Gas turbine "refueling" via IGCC

From the mid-1990s until about four years ago, natural gas–fired combined-cycle plants dominated new capacity additions in North America. They became the technology of choice for all the right reasons: low emissions, short construction schedules, combustion efficiency, and—most important—low fuel costs. For almost a decade, natural gas prices were moderate and stable at about $2 to $3/mmBtu.

Then, in 2002, demand for natural gas began to outstrip supply, and the price of the fuel responded in classic fashion—by rising and becoming volatile. The upward trend has continued until today (gas prices have passed $7/mmBtu), and so has the volatility, making predictions of future levels pure guesswork. The odds are that natural gas prices will never again fall below $5/mmBtu on a consistent basis.

Obviously, the higher prices have exacted severe economic penalties on combined-cycle plants. Bear in mind that for such plants, fuel costs account for about 70% of operating expenses. So the typical plant that earned big profits when gas prices were $2/mmBtu found itself just breaking even when the price hit $4 and losing money as prices rose above that level. As the production of many combined-cycle plants became too costly to dispatch, the plants were run much less often, sometimes less than 10% of the time. With no end in sight to the run-up in natural gas prices, the long-term economic viability of gas-fired combined-cycle plants became questionable at best.

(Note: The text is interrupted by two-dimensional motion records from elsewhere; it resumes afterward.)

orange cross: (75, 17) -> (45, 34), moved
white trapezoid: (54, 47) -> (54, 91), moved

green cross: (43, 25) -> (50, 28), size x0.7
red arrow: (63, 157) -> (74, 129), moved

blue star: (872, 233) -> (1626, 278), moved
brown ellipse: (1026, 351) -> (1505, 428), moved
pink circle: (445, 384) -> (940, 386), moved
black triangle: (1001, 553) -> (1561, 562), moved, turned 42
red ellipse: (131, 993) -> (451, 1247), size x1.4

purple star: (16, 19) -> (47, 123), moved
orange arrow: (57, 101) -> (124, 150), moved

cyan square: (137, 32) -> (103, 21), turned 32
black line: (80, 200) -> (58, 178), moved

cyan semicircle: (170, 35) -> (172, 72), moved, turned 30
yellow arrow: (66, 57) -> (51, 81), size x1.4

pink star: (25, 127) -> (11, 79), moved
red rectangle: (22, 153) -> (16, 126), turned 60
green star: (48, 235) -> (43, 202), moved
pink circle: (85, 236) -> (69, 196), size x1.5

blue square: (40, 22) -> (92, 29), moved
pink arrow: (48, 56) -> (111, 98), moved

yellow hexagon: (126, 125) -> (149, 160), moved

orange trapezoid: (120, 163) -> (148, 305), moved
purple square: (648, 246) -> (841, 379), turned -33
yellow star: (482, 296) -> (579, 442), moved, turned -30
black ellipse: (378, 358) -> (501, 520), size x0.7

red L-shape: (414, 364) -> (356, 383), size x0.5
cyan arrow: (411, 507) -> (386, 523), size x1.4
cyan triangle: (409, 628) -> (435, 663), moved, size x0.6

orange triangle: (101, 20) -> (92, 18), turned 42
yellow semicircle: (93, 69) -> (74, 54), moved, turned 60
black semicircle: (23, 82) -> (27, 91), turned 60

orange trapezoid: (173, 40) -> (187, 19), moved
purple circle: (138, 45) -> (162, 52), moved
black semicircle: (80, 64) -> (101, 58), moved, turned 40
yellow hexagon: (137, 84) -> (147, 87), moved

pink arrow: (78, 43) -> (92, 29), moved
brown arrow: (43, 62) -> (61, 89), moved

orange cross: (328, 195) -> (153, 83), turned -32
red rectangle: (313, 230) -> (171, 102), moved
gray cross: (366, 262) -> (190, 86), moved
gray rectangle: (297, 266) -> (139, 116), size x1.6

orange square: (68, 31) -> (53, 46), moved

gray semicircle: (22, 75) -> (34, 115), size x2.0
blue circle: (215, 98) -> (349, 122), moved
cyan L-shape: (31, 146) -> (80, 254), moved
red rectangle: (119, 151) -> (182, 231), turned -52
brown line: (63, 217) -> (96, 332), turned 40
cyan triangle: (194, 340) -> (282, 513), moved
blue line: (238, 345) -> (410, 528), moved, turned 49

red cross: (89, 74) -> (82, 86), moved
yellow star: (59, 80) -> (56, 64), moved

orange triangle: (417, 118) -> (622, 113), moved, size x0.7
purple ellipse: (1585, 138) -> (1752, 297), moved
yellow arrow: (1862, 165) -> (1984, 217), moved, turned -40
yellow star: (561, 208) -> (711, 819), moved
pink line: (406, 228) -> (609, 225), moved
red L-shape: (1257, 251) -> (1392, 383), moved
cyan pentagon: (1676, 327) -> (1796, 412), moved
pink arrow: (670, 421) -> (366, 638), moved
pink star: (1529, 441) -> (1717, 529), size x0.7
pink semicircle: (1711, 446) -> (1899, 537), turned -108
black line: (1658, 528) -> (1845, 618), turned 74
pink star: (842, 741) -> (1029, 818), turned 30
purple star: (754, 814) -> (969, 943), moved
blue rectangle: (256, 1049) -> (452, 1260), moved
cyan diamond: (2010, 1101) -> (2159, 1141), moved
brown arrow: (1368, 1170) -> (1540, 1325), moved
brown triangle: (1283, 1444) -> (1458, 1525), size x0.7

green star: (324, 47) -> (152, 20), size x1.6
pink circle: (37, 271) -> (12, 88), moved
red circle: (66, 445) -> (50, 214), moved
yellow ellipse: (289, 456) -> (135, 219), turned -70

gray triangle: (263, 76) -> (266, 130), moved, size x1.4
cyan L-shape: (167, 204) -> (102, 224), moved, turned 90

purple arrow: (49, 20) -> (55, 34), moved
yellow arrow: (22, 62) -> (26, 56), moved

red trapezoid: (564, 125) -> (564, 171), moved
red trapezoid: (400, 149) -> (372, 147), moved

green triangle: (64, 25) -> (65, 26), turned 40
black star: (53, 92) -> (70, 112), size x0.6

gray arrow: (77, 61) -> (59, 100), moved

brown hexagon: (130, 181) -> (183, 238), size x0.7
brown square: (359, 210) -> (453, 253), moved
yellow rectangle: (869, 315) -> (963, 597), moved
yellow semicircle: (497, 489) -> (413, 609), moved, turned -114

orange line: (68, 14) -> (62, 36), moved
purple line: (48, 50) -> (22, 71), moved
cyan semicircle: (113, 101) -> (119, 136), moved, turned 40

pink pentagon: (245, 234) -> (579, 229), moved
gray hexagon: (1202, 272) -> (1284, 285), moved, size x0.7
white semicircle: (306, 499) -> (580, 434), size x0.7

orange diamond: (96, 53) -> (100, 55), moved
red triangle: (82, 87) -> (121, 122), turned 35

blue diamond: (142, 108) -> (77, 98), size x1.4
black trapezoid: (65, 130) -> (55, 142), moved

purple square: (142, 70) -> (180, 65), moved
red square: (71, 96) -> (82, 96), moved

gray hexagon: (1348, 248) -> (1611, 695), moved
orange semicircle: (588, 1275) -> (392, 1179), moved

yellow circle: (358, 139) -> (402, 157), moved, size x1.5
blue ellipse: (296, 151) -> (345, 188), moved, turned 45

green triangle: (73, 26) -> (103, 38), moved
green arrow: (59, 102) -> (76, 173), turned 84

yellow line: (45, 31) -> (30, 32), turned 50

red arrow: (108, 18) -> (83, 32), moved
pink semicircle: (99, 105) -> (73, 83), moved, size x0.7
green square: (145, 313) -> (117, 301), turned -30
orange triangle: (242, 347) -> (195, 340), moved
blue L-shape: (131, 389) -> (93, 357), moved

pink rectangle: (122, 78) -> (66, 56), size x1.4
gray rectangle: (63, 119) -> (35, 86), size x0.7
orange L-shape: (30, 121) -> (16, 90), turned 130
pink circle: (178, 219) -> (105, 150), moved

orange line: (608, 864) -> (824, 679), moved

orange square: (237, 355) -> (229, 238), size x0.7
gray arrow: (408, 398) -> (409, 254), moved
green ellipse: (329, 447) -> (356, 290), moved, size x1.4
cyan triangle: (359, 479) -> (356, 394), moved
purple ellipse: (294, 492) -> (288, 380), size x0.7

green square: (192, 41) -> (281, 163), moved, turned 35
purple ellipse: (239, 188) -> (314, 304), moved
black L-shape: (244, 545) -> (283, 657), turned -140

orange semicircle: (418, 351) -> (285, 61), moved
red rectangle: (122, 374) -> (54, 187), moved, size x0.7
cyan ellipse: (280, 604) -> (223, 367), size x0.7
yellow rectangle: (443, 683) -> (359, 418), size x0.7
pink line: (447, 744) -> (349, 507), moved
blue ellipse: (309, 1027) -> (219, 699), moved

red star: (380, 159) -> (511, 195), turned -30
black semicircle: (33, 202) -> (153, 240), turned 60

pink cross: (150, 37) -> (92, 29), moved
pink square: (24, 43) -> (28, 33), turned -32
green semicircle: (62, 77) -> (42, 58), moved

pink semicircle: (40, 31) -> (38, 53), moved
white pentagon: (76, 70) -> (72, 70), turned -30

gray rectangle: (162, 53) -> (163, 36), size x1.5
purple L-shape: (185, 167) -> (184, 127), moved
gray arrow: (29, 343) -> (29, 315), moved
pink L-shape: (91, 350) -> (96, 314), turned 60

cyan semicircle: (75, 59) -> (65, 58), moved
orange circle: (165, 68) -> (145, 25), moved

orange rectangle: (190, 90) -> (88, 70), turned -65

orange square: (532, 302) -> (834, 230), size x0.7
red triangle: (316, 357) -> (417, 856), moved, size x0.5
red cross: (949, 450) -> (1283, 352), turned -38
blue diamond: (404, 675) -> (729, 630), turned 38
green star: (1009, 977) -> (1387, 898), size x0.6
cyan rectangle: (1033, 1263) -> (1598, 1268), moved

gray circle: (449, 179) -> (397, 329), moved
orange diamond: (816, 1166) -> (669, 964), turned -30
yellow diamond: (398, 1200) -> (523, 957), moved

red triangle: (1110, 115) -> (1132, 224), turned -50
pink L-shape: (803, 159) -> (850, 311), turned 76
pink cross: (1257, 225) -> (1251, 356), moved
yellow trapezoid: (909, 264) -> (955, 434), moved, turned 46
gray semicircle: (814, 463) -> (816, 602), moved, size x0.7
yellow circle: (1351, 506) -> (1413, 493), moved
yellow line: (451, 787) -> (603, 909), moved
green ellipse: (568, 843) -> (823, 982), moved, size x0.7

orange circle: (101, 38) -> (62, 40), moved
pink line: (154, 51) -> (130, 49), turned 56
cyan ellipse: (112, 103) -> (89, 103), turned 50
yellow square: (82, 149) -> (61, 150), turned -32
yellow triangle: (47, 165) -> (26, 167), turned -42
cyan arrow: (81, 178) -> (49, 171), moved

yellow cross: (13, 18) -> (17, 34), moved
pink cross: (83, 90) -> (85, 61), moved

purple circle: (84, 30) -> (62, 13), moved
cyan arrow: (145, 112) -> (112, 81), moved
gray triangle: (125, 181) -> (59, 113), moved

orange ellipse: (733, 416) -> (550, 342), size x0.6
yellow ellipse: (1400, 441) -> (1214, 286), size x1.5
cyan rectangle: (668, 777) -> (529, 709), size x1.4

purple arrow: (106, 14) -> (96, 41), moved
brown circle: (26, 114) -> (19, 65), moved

For owners of existing combined-cycle plants saddled with high gas prices, the solution is to find a cheaper fuel to burn. Coal immediately comes to mind. Although the price of "steam" coal (including Powder River Basin coal) in the U.S. generation market has risen sharply over the past year, coal still costs far less per Btu than its main fossil-fuel competitors—natural gas and oil (Figure 1). What’s more, coal’s abundance makes its price inherently more stable and predictable over the long haul.

 

1. Short-term price outlooks for coal, oil, and natural gas, as of July 2005. Source: U.S. Energy Information Agency

 

Making a purely economic case for burning coal, rather than gas, in combined-cycle plants is easy. It’s much harder, however, to make a convincing argument that the technology is available to do so at reasonable cost. After all, existing combined-cycle plants were designed to burn gas or oil (a liquid), not a solid fuel such as coal. The remainder of this article examines the current state of technologies for gasifying coal. Included are management-level analyses of the technical considerations and economic consequences of adapting an existing combined-cycle plant to burn coal rather than natural gas.

Gasification options

A number of demonstration plants and some commercial gas turbines have burned synthesis gases (syngas) for years. Syngas is produced by gasifiers operating on feedstocks such as coal or petroleum coke. Many different kinds of gasifiers have been developed over the past 30 years.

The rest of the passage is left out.